=== Begin Enclosure ===
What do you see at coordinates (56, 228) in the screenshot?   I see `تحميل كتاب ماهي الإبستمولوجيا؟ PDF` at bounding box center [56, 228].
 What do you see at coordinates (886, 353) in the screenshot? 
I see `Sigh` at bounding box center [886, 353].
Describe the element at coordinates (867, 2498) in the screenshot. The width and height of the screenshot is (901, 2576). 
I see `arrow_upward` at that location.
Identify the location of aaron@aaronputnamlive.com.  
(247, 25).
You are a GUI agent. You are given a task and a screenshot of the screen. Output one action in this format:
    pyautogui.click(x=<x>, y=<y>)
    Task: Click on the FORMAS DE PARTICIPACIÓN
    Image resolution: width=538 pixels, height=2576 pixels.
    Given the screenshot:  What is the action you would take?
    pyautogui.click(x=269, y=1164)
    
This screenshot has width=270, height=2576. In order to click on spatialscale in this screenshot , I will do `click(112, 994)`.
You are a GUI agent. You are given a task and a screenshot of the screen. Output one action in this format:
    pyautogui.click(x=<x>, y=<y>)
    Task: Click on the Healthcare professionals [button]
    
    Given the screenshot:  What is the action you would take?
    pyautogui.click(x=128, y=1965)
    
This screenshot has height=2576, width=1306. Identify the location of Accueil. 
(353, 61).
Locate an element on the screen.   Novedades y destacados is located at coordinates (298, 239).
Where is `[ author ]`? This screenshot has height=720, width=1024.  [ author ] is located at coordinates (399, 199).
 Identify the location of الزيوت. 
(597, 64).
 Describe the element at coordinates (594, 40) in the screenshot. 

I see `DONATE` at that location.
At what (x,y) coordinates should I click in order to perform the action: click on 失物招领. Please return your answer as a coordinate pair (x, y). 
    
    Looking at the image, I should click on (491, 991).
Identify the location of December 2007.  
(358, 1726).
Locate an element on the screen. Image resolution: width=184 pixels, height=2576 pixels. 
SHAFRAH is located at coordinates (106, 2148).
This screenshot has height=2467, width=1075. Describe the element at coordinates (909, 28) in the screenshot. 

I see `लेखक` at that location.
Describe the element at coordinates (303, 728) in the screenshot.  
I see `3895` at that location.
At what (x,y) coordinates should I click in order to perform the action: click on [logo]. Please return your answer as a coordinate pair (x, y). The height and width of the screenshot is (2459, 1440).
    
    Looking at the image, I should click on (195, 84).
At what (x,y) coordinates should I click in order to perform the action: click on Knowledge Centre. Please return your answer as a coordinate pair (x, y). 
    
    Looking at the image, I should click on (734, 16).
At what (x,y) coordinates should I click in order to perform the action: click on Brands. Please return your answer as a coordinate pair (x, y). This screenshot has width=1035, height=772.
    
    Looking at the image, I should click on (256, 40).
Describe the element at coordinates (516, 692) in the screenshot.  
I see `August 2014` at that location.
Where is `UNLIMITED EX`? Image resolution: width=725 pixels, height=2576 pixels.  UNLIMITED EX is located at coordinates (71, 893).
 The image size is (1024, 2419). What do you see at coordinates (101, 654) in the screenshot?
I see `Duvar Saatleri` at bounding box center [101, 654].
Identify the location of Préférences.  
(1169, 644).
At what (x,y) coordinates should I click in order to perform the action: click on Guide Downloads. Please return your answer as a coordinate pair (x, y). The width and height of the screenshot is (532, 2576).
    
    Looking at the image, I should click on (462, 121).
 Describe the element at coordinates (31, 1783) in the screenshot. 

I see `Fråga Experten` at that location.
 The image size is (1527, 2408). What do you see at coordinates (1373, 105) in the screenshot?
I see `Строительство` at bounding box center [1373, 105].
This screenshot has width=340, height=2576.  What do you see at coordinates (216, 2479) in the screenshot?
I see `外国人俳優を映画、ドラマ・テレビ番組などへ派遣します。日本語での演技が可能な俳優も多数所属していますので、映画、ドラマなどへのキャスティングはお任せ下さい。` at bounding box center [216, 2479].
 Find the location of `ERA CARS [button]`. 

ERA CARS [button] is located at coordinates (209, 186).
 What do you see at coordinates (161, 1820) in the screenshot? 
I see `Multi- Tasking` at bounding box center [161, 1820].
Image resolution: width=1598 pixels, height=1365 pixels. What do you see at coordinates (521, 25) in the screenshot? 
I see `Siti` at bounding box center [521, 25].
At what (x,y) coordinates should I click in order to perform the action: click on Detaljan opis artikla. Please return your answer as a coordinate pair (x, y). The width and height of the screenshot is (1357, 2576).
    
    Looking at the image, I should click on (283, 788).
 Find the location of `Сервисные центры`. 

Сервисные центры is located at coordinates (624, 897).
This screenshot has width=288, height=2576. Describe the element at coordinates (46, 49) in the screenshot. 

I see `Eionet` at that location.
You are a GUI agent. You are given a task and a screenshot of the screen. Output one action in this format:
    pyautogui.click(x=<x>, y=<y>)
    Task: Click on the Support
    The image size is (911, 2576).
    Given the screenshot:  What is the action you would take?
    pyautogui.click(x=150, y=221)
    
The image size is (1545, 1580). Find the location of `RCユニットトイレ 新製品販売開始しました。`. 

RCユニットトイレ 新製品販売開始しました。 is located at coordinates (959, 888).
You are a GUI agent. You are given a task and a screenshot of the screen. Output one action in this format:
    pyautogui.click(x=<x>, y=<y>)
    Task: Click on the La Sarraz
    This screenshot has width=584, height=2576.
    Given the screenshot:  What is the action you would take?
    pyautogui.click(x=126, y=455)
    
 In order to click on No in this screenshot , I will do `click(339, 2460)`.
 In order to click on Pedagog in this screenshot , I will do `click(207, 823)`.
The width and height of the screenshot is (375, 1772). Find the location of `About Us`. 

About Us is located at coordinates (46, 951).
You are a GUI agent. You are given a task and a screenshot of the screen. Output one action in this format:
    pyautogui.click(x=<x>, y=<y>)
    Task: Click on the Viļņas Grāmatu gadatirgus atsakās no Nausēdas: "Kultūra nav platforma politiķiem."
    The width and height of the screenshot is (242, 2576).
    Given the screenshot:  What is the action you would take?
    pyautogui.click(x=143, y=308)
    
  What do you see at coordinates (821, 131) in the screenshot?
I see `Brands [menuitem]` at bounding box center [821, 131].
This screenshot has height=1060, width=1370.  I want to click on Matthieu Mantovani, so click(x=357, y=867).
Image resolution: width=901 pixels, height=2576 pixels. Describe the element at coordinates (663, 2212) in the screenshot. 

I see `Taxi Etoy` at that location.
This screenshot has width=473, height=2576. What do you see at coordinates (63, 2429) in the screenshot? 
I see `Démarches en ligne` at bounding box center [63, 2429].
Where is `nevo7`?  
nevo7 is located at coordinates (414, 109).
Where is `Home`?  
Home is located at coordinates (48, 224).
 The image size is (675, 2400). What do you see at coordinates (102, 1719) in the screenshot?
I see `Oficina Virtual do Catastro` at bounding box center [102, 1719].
=== End Enclosure ===
Quote, word for word, every line starting at the one that contains "In order to click on No" and ending with the final line of the entries.

> **ANSWER TO THE EXERCISE**
 In order to click on No in this screenshot , I will do `click(339, 2460)`.
 In order to click on Pedagog in this screenshot , I will do `click(207, 823)`.
The width and height of the screenshot is (375, 1772). Find the location of `About Us`. 

About Us is located at coordinates (46, 951).
You are a GUI agent. You are given a task and a screenshot of the screen. Output one action in this format:
    pyautogui.click(x=<x>, y=<y>)
    Task: Click on the Viļņas Grāmatu gadatirgus atsakās no Nausēdas: "Kultūra nav platforma politiķiem."
    The width and height of the screenshot is (242, 2576).
    Given the screenshot:  What is the action you would take?
    pyautogui.click(x=143, y=308)
    
  What do you see at coordinates (821, 131) in the screenshot?
I see `Brands [menuitem]` at bounding box center [821, 131].
This screenshot has height=1060, width=1370.  I want to click on Matthieu Mantovani, so click(x=357, y=867).
Image resolution: width=901 pixels, height=2576 pixels. Describe the element at coordinates (663, 2212) in the screenshot. 

I see `Taxi Etoy` at that location.
This screenshot has width=473, height=2576. What do you see at coordinates (63, 2429) in the screenshot? 
I see `Démarches en ligne` at bounding box center [63, 2429].
Where is `nevo7`?  
nevo7 is located at coordinates (414, 109).
Where is `Home`?  
Home is located at coordinates (48, 224).
 The image size is (675, 2400). What do you see at coordinates (102, 1719) in the screenshot?
I see `Oficina Virtual do Catastro` at bounding box center [102, 1719].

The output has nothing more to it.